-- Dataset records follows --

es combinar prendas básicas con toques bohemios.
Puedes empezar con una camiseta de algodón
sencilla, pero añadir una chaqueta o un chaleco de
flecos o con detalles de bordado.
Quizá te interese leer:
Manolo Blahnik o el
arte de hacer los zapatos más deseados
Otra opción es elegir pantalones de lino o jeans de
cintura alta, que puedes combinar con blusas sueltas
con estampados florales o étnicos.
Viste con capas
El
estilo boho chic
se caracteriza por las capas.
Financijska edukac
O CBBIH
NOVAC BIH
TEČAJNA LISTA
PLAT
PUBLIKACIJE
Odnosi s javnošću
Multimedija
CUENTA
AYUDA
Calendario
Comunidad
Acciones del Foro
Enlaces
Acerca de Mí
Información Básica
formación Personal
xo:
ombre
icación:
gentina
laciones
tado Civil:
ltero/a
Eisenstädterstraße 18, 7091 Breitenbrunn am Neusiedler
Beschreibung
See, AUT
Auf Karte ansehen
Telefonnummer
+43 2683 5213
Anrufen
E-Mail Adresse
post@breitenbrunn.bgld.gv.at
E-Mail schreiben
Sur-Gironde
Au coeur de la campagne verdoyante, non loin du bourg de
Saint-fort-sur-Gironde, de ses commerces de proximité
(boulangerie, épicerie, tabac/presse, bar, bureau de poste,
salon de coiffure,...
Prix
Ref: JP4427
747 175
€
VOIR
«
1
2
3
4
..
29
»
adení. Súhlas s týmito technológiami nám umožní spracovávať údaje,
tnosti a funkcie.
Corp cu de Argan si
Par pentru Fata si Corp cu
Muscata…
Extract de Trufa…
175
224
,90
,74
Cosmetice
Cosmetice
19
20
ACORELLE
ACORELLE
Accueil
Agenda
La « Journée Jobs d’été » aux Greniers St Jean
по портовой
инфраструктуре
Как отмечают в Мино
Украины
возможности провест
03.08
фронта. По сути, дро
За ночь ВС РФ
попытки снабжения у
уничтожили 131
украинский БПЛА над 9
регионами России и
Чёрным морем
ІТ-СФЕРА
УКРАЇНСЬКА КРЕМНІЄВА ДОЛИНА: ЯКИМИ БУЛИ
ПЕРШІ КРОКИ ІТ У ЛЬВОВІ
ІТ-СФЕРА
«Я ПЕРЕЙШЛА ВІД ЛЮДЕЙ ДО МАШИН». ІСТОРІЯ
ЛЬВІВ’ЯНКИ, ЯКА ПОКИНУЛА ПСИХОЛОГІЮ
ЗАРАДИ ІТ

-- Dataset records concluded --

== Your instructions ==
Every entry is to be copied exactly, with none omitted.

== Result below ==
es combinar prendas básicas con toques bohemios.
Puedes empezar con una camiseta de algodón
sencilla, pero añadir una chaqueta o un chaleco de
flecos o con detalles de bordado.
Quizá te interese leer:
Manolo Blahnik o el
arte de hacer los zapatos más deseados
Otra opción es elegir pantalones de lino o jeans de
cintura alta, que puedes combinar con blusas sueltas
con estampados florales o étnicos.
Viste con capas
El
estilo boho chic
se caracteriza por las capas.
Financijska edukac
O CBBIH
NOVAC BIH
TEČAJNA LISTA
PLAT
PUBLIKACIJE
Odnosi s javnošću
Multimedija
CUENTA
AYUDA
Calendario
Comunidad
Acciones del Foro
Enlaces
Acerca de Mí
Información Básica
formación Personal
xo:
ombre
icación:
gentina
laciones
tado Civil:
ltero/a
Eisenstädterstraße 18, 7091 Breitenbrunn am Neusiedler
Beschreibung
See, AUT
Auf Karte ansehen
Telefonnummer
+43 2683 5213
Anrufen
E-Mail Adresse
post@breitenbrunn.bgld.gv.at
E-Mail schreiben
Sur-Gironde
Au coeur de la campagne verdoyante, non loin du bourg de
Saint-fort-sur-Gironde, de ses commerces de proximité
(boulangerie, épicerie, tabac/presse, bar, bureau de poste,
salon de coiffure,...
Prix
Ref: JP4427
747 175
€
VOIR
«
1
2
3
4
..
29
»
adení. Súhlas s týmito technológiami nám umožní spracovávať údaje,
tnosti a funkcie.
Corp cu de Argan si
Par pentru Fata si Corp cu
Muscata…
Extract de Trufa…
175
224
,90
,74
Cosmetice
Cosmetice
19
20
ACORELLE
ACORELLE
Accueil
Agenda
La « Journée Jobs d’été » aux Greniers St Jean
по портовой
инфраструктуре
Как отмечают в Мино
Украины
возможности провест
03.08
фронта. По сути, дро
За ночь ВС РФ
попытки снабжения у
уничтожили 131
украинский БПЛА над 9
регионами России и
Чёрным морем
ІТ-СФЕРА
УКРАЇНСЬКА КРЕМНІЄВА ДОЛИНА: ЯКИМИ БУЛИ
ПЕРШІ КРОКИ ІТ У ЛЬВОВІ
ІТ-СФЕРА
«Я ПЕРЕЙШЛА ВІД ЛЮДЕЙ ДО МАШИН». ІСТОРІЯ
ЛЬВІВ’ЯНКИ, ЯКА ПОКИНУЛА ПСИХОЛОГІЮ
ЗАРАДИ ІТ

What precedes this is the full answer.